Question

In: Accounting

Isaiah has been working for CNN for a total of four years. CNN offers Isaiah a...

Isaiah has been working for CNN for a total of four years. CNN offers Isaiah a 401(k) plan. At the end of the fourth year of working at CNN, Isaiah leaves and begins working for MSNBC – which also offers a 401(k) plan.
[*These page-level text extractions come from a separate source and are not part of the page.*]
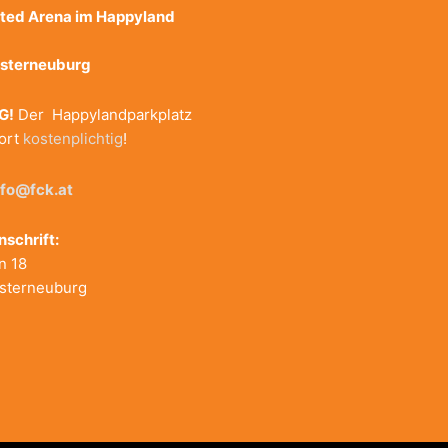
ted Arena im Happyland
u
osterneuburg
G!
Der Happylandparkplatz
fort
kostenplichtig
!
nfo@fck.at
nschrift:
n 18
sterneuburg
When Isaiah leaves CNN, his 401(k)-account balance is $54,000, of which:

  • CNN’s contribution = $30,000
  • Isaiah’s contribution = $20,000
  • Interest earnings = $4,000.
  1. Upon leaving CNN, how much of the 401(k)-account balance can Isaiah take with him at a minimum? (3 points)

Solutions

Expert Solution

Following are the rules for cash out of 401(k) account balances-

  1. If your new employer offers a 401(k) plan, check your eligibility and enroll yourself.
  2. Once enrolled, get the funds and investments in your old account directly transferred to your new account. You can opt for a direct administrator-to-administrator transfer through simple documentation to avoid potential taxes and penalties.
  3. Instead of direct transfer, you can also cash out your old account and deposit the proceeds in your new account within 60 days of cashing out. That way, you don’t have to pay income tax on the amount of the withdrawal (which is treated as distribution).
  4. You must start taking 401(k) distributions after you turn 70 ½ years old and you are not working anymore. However, unlike traditional plans, in a new retirement plan with your current employer, you cannot be forced to take the required minimum distributions even after you reach the age of 70 ½.
  5. If your new employer does not have a 401(k) plan or you do not like the plan your new employer has, you may roll over your old 401(k) account to an IRA. The rollover process is like the process of rolling over to a new account. You can either get it done directly through your plan administrator or take out the proceedings and deposit them in your IRA within 60 days.

The following are some tax rules regarding your old 401(k):

  • When you leave your 401(k) account with your old employer, you need not pay any taxes until you choose to withdraw the funds.
  • Even when you roll over your old 401(k) account to your new employer, you need not pay any taxes.
  • At the time of your 401(k) distributions, you will be liable to pay income tax at the prevailing rates applicable for such distribution.
  • If you haven’t reached the age of 59 ½ years at the time of distribution, you may be liable to pay a premature withdrawal penalty of 10%, subject to certain exceptions.
  • Distributions from a designated Roth account are tax-free after you reach the age of 59 ½ years, provided your account is at least five years old.

in the given case,

When Isaiah leaves CNN, his 401(k)-account balance is $54,000, of which:

  • CNN’s contribution = $30,000
  • Isaiah’s contribution = $20,000
  • Interest earnings = $4,000 and isaiah has worked for 4 years.

Assuming Isaiah has not reached the age of 59 1/2 years , in case of withdraw of the amount , 10% penalty will be charged for early withdrawl.